Implementing N-Grams + Python + Power BI

Vishy · February 19, 2023, 7:58pm

Hi team ,

Currently i want to implement N Grams - Visual using Power Bi.
Attached is the PBix and the code i got from internet which is failing in my case. Kindly request you help me with the same.
test.pbix (30.9 KB)

I used the code from https://towardsdatascience.com/create-an-n-gram-ranking-in-power-bi-b27ba076366

Keith · February 19, 2023, 8:16pm

please provide more information. What kind of error are you getting?

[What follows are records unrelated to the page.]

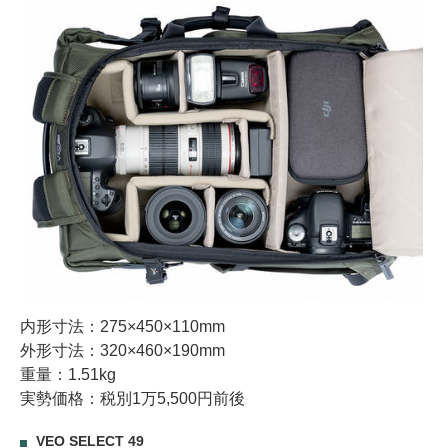
内形寸法：275×450×110mm
外形寸法：320×460×190mm
重量：1.51kg
実勢価格：税別1万5,500円前後
VEO SELECT 49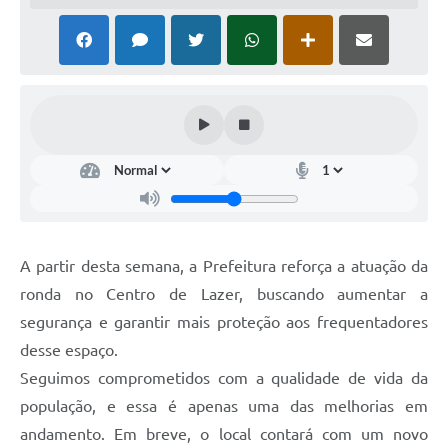
A partir desta semana, a Prefeitura reforça a atuação da
ronda no Centro de Lazer, buscando aumentar a
segurança e garantir mais proteção aos frequentadores
desse espaço.
Seguimos comprometidos com a qualidade de vida da
população, e essa é apenas uma das melhorias em
andamento. Em breve, o local contará com um novo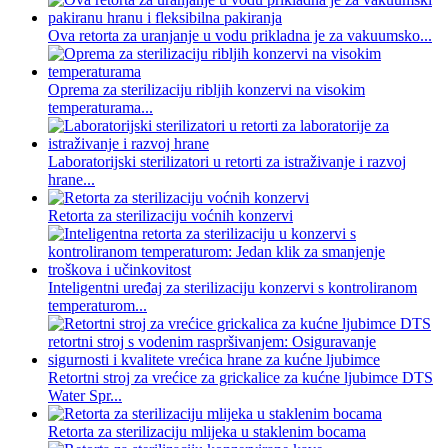
Ova retorta za uranjanje u vodu prikladna je za vakuumsko...
Oprema za sterilizaciju ribljih konzervi na visokim
temperaturama...
Laboratorijski sterilizatori u retorti za istraživanje i razvoj
hrane...
Retorta za sterilizaciju voćnih konzervi
Inteligentni uređaj za sterilizaciju konzervi s kontroliranom
temperaturom...
Retortni stroj za vrećice za grickalice za kućne ljubimce DTS
Water Spr...
Retorta za sterilizaciju mlijeka u staklenim bocama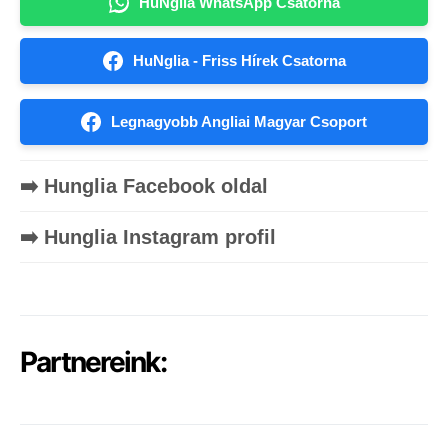
HuNglia WhatsApp Csatorna
HuNglia - Friss Hírek Csatorna
Legnagyobb Angliai Magyar Csoport
➡️ Hunglia Facebook oldal
➡️ Hunglia Instagram profil
Partnereink: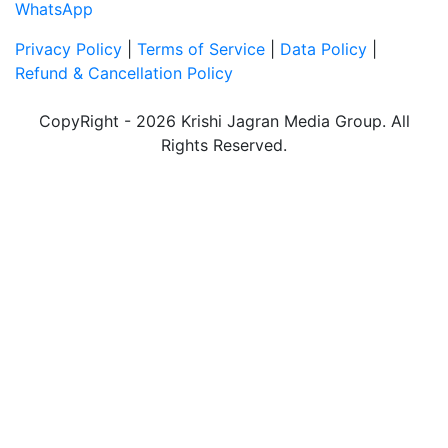
WhatsApp
Privacy Policy
|
Terms of Service
|
Data Policy
|
Refund & Cancellation Policy
CopyRight - 2026 Krishi Jagran Media Group. All
Rights Reserved.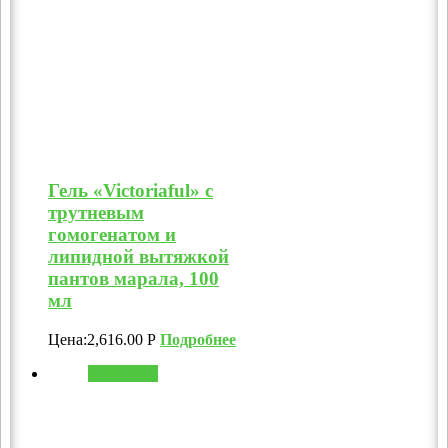
Гель «Victoriaful» с
трутневым
гомогенатом и
липидной вытяжкой
пантов марала, 100
мл
Цена:
2,616.00
Р
Подробнее
В корзину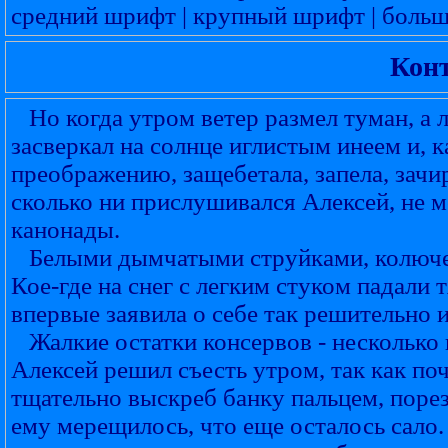
средний шрифт
|
крупный шрифт
|
боль
Конт
Но когда утром ветер размел туман, а л
засверкал на солнце иглистым инеем и, к
преображению, защебетала, запела, зачи
сколько ни прислушивался Алексей, не м
канонады.
Белыми дымчатыми струйками, колюче по
Кое-где на снег с легким стуком падали 
впервые заявила о себе так решительно 
Жалкие остатки консервов - несколько 
Алексей решил съесть утром, так как поч
тщательно выскреб банку пальцем, порез
ему мерещилось, что еще осталось сало.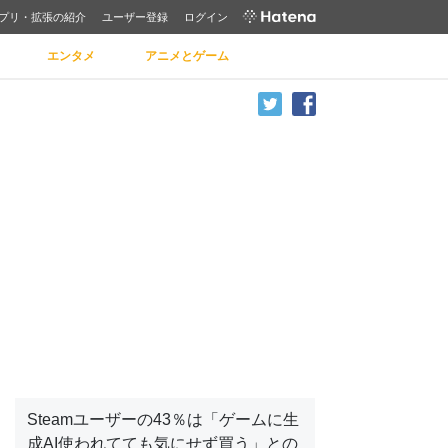
プリ・拡張の紹介
ユーザー登録
ログイン
エンタメ
アニメとゲーム
Steamユーザーの43％は「ゲームに生
成AI使われてても気にせず買う」との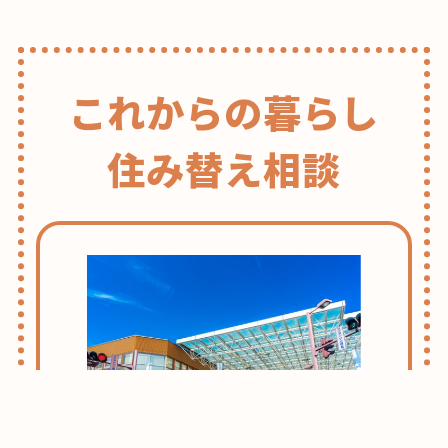
これからの暮らし
住み替え相談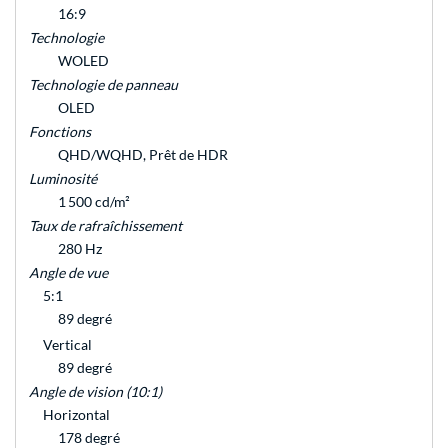
16:9
Technologie
WOLED
Technologie de panneau
OLED
Fonctions
QHD/WQHD, Prêt de HDR
Luminosité
1 500 cd/m²
Taux de rafraîchissement
280 Hz
Angle de vue
5:1
89 degré
Vertical
89 degré
Angle de vision (10:1)
Horizontal
178 degré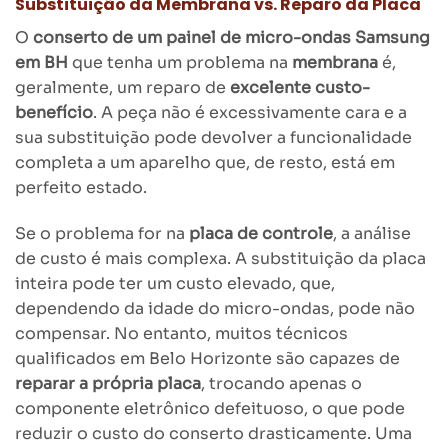
Substituição da Membrana vs. Reparo da Placa
O
conserto de um painel de micro-ondas Samsung
em BH
que tenha um problema na
membrana
é,
geralmente, um reparo de
excelente custo-
benefício
. A peça não é excessivamente cara e a
sua substituição pode devolver a funcionalidade
completa a um aparelho que, de resto, está em
perfeito estado.
Se o problema for na
placa de controle
, a análise
de custo é mais complexa. A substituição da placa
inteira pode ter um custo elevado, que,
dependendo da idade do micro-ondas, pode não
compensar. No entanto, muitos técnicos
qualificados em Belo Horizonte são capazes de
reparar a própria placa
, trocando apenas o
componente eletrônico defeituoso, o que pode
reduzir o custo do conserto drasticamente. Uma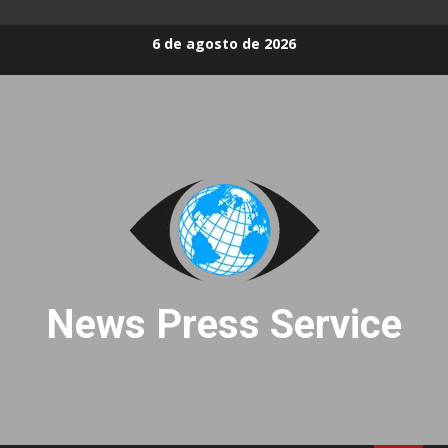
Skip
6 de agosto de 2026
to
content
News Press Service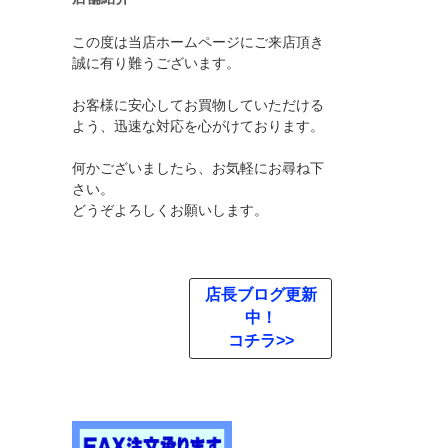
この度は当店ホームページにご来店頂き
誠に有り難うございます。
お客様に安心してお買物していただける
よう、迅速な対応を心がけております。
何かございましたら、お気軽にお尋ね下
さい。
どうぞよろしくお願いします。
店長ブログ更新
中！
コチラ>>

Do you have python installed on your computer?
not much information

Vishy · February 19, 2023, 8:21pm

@Keith - Yes i have python installed on my machine, error is as below -

Error Message:
Python script error.
LookupError:

Resource e[93mstopwordse[0m not found.
Please use the NLTK Downloader to obtain the resource:

e[31m>>> import nltk

nltk.download(‘stopwords’)
e[0m
For more information see: https://www.nltk.org/data.html

Attempted to load e[93mcorpora/stopwords.zip/stopwords/e[0m

Searched in:
- ‘C:\Users\F5294746/nltk_data’
- ‘C:\Users\F5294746\AppData\Local\Programs\Python\Python311\nltk_data’
- ‘C:\Users\F5294746\AppData\Local\Programs\Python\Python311\share\nltk_data’
- ‘C:\Users\F5294746\AppData\Local\Programs\Python\Python311\lib\nltk_data’
- ‘C:\Users\F5294746\AppData\Roaming\nltk_data’
- ‘C:\nltk_data’
- ‘D:\nltk_data’
- ‘E:\nltk_data’

During handling of the above exception, another exception occurred:

LookupError:

Resource e[93mstopwordse[0m not found.
Please use the NLTK Downloader to obtain the resource:

e[31m>>> import nltk

nltk.download(‘stopwords’)
e[0m
For more information see: https://www.nltk.org/data.html

Attempted to load e[93mcorpora/stopwordse[0m

Searched in:
- ‘C:\Users\F5294746/nltk_data’
- ‘C:\Users\F5294746\AppData\Local\Programs\Python\Python311\nltk_data’
- ‘C:\Users\F5294746\AppData\Local\Programs\Python\Python311\share\nltk_data’
- ‘C:\Users\F5294746\AppData\Local\Programs\Python\Python311\lib\nltk_data’
- ‘C:\Users\F5294746\AppData\Roaming\nltk_data’
- ‘C:\nltk_data’
- ‘D:\nltk_data’
- ‘E:\nltk_data’

Stack Trace:
Microsoft.PowerBI.ExploreServiceCommon.ScriptHandlerException: Python script error.
LookupError:

Resource e[93mstopwordse[0m not found.
Please use the NLTK Downloader to obtain the resource:

e[31m>>> import nltk

nltk.download(‘stopwords’)
e[0m
For more information see: https://www.nltk.org/data.html

Attempted to load e[93mcorpora/stopwords.zip/stopwords/e[0m

Searched in:
- ‘C:\Users\F5294746/nltk_data’
- ‘C:\Users\F5294746\AppData\Local\Programs\Python\Python311\nltk_data’
- ‘C:\Users\F5294746\AppData\Local\Programs\Python\Python311\share\nltk_data’
- ‘C:\Users\F5294746\AppData\Local\Programs\Python\Python311\lib\nltk_data’
- ‘C:\Users\F5294746\AppData\Roaming\nltk_data’
- ‘C:\nltk_data’
- ‘D:\nltk_data’
- ‘E:\nltk_data’

Vishy · February 19, 2023, 8:22pm

Here is the image of pbix

Keith · February 19, 2023, 8:45pm

I’m not sure of this but check this within Power BI:

Vishy · February 20, 2023, 7:58am

Hi @Keith -
The python is installed correctly and if u create a normal data frame and plot , it works correctly

Vishy · February 20, 2023, 7:58am

@Keith - Do you have any python code which can be used to built the N grams for the pbix shared

AntrikshSharma · February 20, 2023, 8:23am

@Vishy First I downloaded the stop words and wordnet using a code editor.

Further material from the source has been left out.